Constructed a pair of namespaced worlds, in which one internally used the other to manage some common resources. Both worlds were observed to be defined and non-nil
within test steps. Within each world instance however, the other world were observed to be defined, but nil
.
✅ What did you expect to see?
Expected either:
- neither world to have the other defined as a local
- both worlds to have the other defined, and set to the correct global instance
📦 Which tool/library version are you using?
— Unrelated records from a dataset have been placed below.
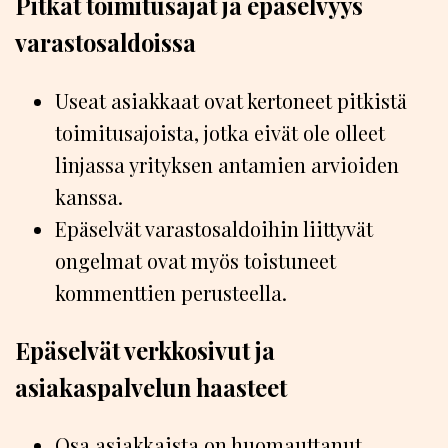
Pitkät toimitusajat ja epäselvyys
varastosaldoissa
Useat asiakkaat ovat kertoneet pitkistä
toimitusajoista, jotka eivät ole olleet
linjassa yrityksen antamien arvioiden
kanssa.
Epäselvät varastosaldoihin liittyvät
ongelmat ovat myös toistuneet
kommenttien perusteella.
Epäselvät verkkosivut ja
asiakaspalvelun haasteet
Osa asiakkaista on huomauttanut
- ruby-cucumber, v8.0.0.rc.1
- ruby, v3.0.0
- Ubuntu 20.04 LTS, running kernel 5.4.0
🔬 How could we reproduce it?
- Create the following feature file
Feature: Namespaced worlds can access each other
Scenario: World A can access the instance of World B
Given the test step sees world B as non nil
Then the instance of world A sees the instance of world B the same as the test step sees world B
Scenario: World B can access the instance of World A
Given the test step sees world A as non nil
Then the instance of world B sees the instance of world A the same as the test step sees world A
- Create the following step definition
module WorldA
def observe_b
world_b
end
end
module WorldB
def observe_a
world_a
end
end
World(world_a: WorldA, world_b: WorldB)
Given /^the test step sees world A as non nil$/ do
expect(world_a).to_not be nil
end
Given /^the test step sees world B as non nil$/ do
expect(world_b).to_not be nil
end
Then /^the instance of world A sees the instance of world B the same as the test step sees world B$/ do
expect(world_a.observe_b).to be world_b
end
Then /^the instance of world B sees the instance of world A the same as the test step sees world A$/ do
expect(world_b.observe_a).to be world_a
end
- Run the tests, and observe the following results:
$ cucumber --quiet
Feature: Namespaced worlds can access each other
Scenario: World A can access the instance of World B
Given the test step sees world B as non nil
Then the instance of world A sees the instance of world B the same as the test step sees world B
expected #<Object:49460> => #<Object:0x0000557415f3f640>
got #<NilClass:8> => nil
Compared using equal?, which compares object identity,
but expected and actual are not the same object. Use
`expect(actual).to eq(expected)` if you don't care about
object identity in this example.
(RSpec::Expectations::ExpectationNotMetError)
./features/step_definitions/namespaced_world.rb:24:in `/^the instance of world A sees the instance of world B the same as the test step sees world B$/'
features/namespaced_world.feature:4:in `the instance of world A sees the instance of world B the same as the test step sees world B'
Scenario: World B can access the instance of World A
Given the test step sees world A as non nil
Then the instance of world B sees the instance of world A the same as the test step sees world A
expected #<Object:49480> => #<Object:0x0000557416096ea8>
got #<NilClass:8> => nil
Compared using equal?, which compares object identity,
but expected and actual are not the same object. Use
`expect(actual).to eq(expected)` if you don't care about
object identity in this example.
(RSpec::Expectations::ExpectationNotMetError)
./features/step_definitions/namespaced_world.rb:28:in `/^the instance of world B sees the instance of world A the same as the test step sees world A$/'
features/namespaced_world.feature:8:in `the instance of world B sees the instance of world A the same as the test step sees world A'
Failing Scenarios:
cucumber features/namespaced_world.feature:2
cucumber features/namespaced_world.feature:6
2 scenarios (2 failed)
4 steps (2 failed, 2 passed)
📚 Any additional context?
This issue arose while looking at factoring out common behaviours from some namespaced worlds to one consolidated spot. The intent was to have all of the other worlds access the common world to get access to the shared behaviour. This appeared to be a valid refactoring, since with non-namespaced worlds, each world is able to access the other methods introduced by the others.
There does not appear to be any documentation indicating that this should or should not be possible.